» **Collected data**
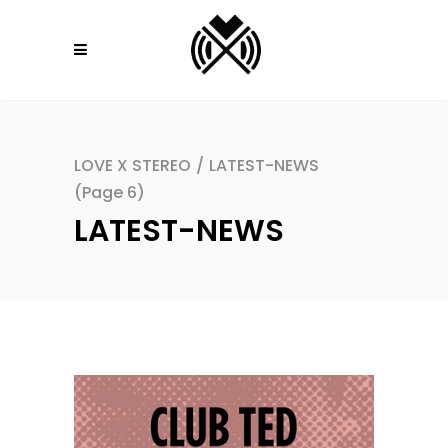
LOVE X STEREO
/
LATEST-NEWS
(Page 6)
LATEST-NEWS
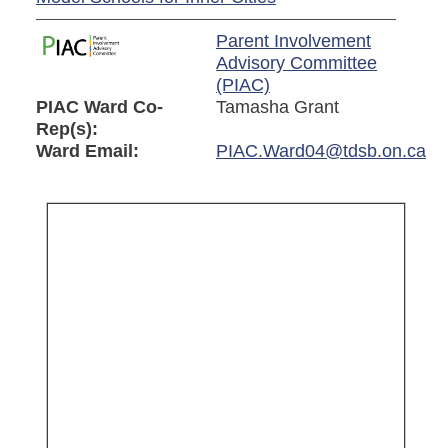
Parent Involvement
Advisory Committee
(PIAC)
PIAC Ward Co-
Tamasha Grant
Rep(s):
Ward Email:
PIAC.Ward04@tdsb.on.ca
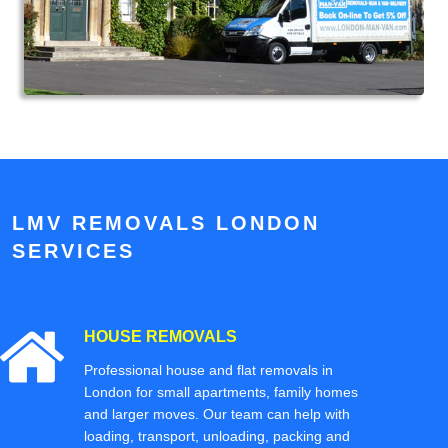
LMV REMOVALS LONDON
SERVICES
HOUSE REMOVALS
Professional house and flat removals in
London for small apartments, family homes
and larger moves. Our team can help with
loading, transport, unloading, packing and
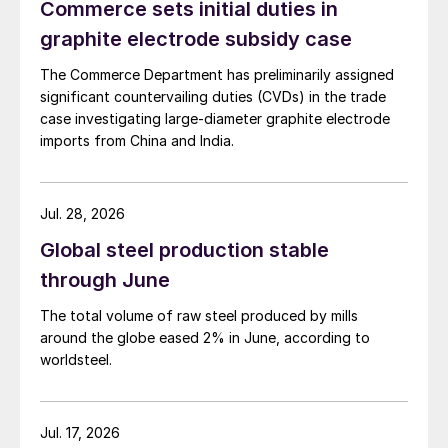
Commerce sets initial duties in
graphite electrode subsidy case
The Commerce Department has preliminarily assigned
significant countervailing duties (CVDs) in the trade
case investigating large-diameter graphite electrode
imports from China and India.
Jul. 28, 2026
Global steel production stable
through June
The total volume of raw steel produced by mills
around the globe eased 2% in June, according to
worldsteel.
Jul. 17, 2026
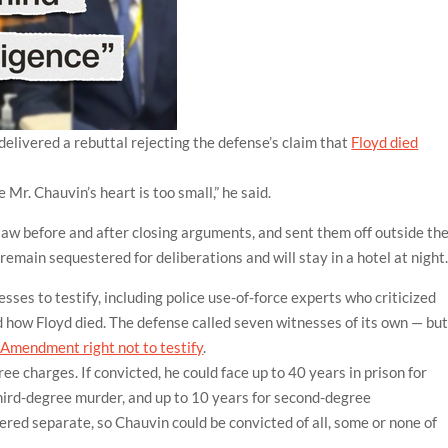
elivered a rebuttal rejecting the defense’s claim that
Floyd died
Mr. Chauvin’s heart is too small,” he said.
 law before and after closing arguments, and sent them off outside th
 remain sequestered for deliberations and will stay in a hotel at night
esses to testify, including police use-of-force experts who criticized
how Floyd died. The defense called seven witnesses of its own — bu
h Amendment right not to testify
.
ree charges. If convicted, he could face up to 40 years in prison for
hird-degree murder, and up to 10 years for second-degree
red separate, so Chauvin could be convicted of all, some or none of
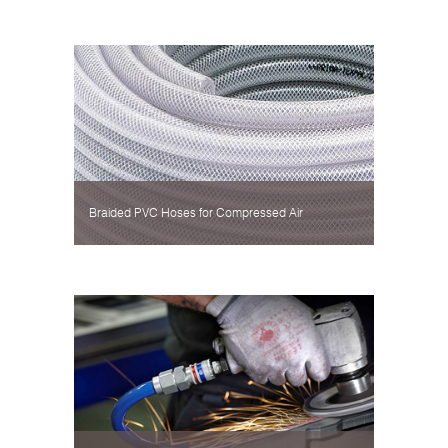
Braided PVC Hoses for Compressed Air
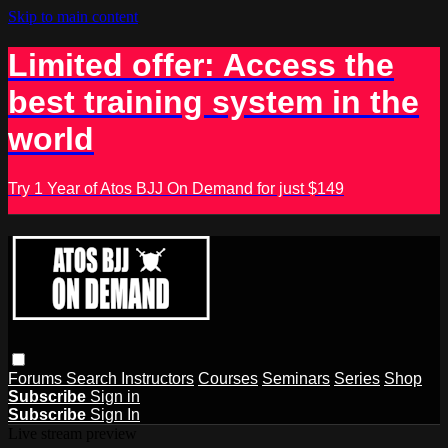
Skip to main content
Limited offer: Access the
best training system in the
world
Try 1 Year of Atos BJJ On Demand for just $149
Forums
Search
Instructors
Courses
Seminars
Series
Shop
Subscribe
Sign in
Subscribe
Sign In
Live stream preview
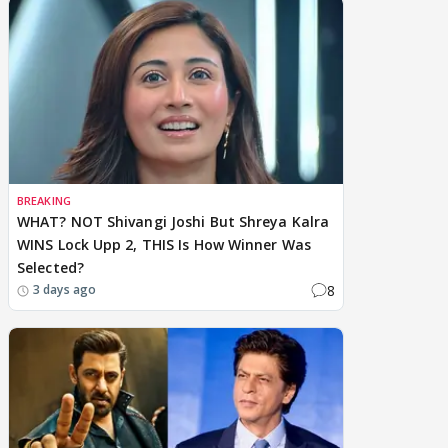
BREAKING
WHAT? NOT Shivangi Joshi But Shreya Kalra
WINS Lock Upp 2, THIS Is How Winner Was
Selected?
8
3 days ago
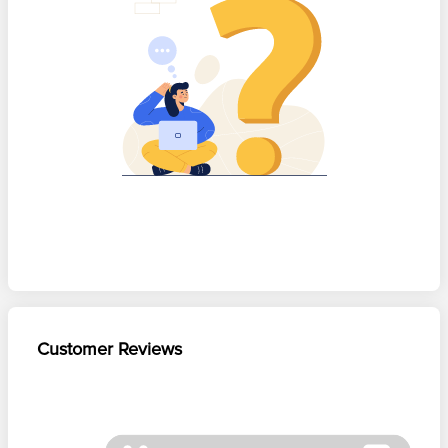
Customer Reviews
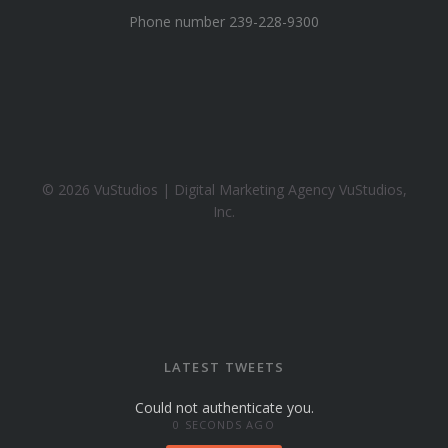
y
Phone number 239-228-9300
a
h
o
o
.
c
o
© 2026 VuStudios | Digital Marketing Agency VuStudios,
m
Inc.
LATEST TWEETS
Could not authenticate you.
0 SECONDS AGO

» **Task brief**
What is needed is every record above printed exactly, with no pictures.

» **Response to the exercise**
LOVE X STEREO
/
LATEST-NEWS
(Page 6)
LATEST-NEWS
Parent Involvement
Advisory Committee
(PIAC)
PIAC Ward Co-
Tamasha Grant
Rep(s):
Ward Email:
PIAC.Ward04@tdsb.on.ca
LMV REMOVALS LONDON
SERVICES
HOUSE REMOVALS
Professional house and flat removals in
London for small apartments, family homes
and larger moves. Our team can help with
loading, transport, unloading, packing and
Commerce sets initial duties in
graphite electrode subsidy case
The Commerce Department has preliminarily assigned
significant countervailing duties (CVDs) in the trade
case investigating large-diameter graphite electrode
imports from China and India.
Jul. 28, 2026
Global steel production stable
through June
The total volume of raw steel produced by mills
around the globe eased 2% in June, according to
worldsteel.
Jul. 17, 2026
elivered a rebuttal rejecting the defense’s claim that
Floyd died
Mr. Chauvin’s heart is too small,” he said.
 law before and after closing arguments, and sent them off outside th
 remain sequestered for deliberations and will stay in a hotel at night
esses to testify, including police use-of-force experts who criticized
how Floyd died. The defense called seven witnesses of its own — bu
h Amendment right not to testify
.
ree charges. If convicted, he could face up to 40 years in prison for
hird-degree murder, and up to 10 years for second-degree
red separate, so Chauvin could be convicted of all, some or none of
Braided PVC Hoses for Compressed Air
Skip to main content
Limited offer: Access the
best training system in the
world
Try 1 Year of Atos BJJ On Demand for just $149
Forums
Search
Instructors
Courses
Seminars
Series
Shop
Subscribe
Sign in
Subscribe
Sign In
Live stream preview
BREAKING
WHAT? NOT Shivangi Joshi But Shreya Kalra
WINS Lock Upp 2, THIS Is How Winner Was
Selected?
8
3 days ago
Customer Reviews
y
Phone number 239-228-9300
a
h
o
o
.
c
o
© 2026 VuStudios | Digital Marketing Agency VuStudios,
m
Inc.
LATEST TWEETS
Could not authenticate you.
0 SECONDS AGO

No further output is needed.